- BRIEF
What is needed is a faithful copy of all the entries, with no pictures in it.

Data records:
__________________________________________________
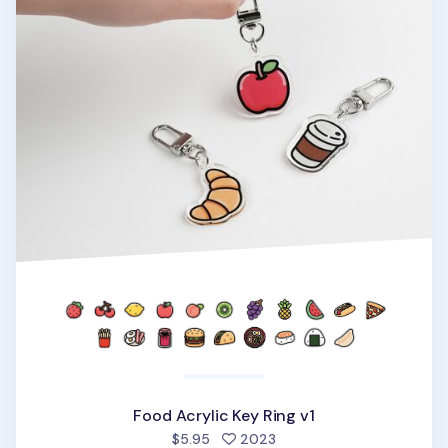
Food Acrylic Key Ring v1
people favorited
$5.95
2023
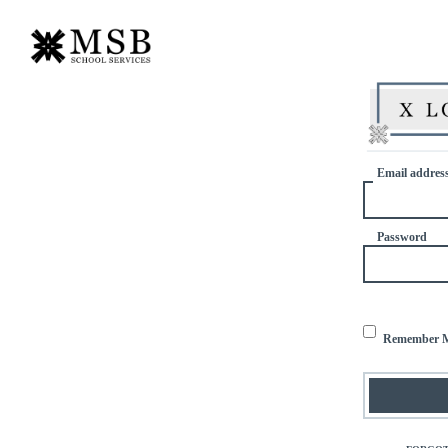
Email addres
Password
Remember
__________________________________________________
- TASK ANSWER
Food Acrylic Key Ring v1
people favorited
$5.95
2023
Email addres
Password
Remember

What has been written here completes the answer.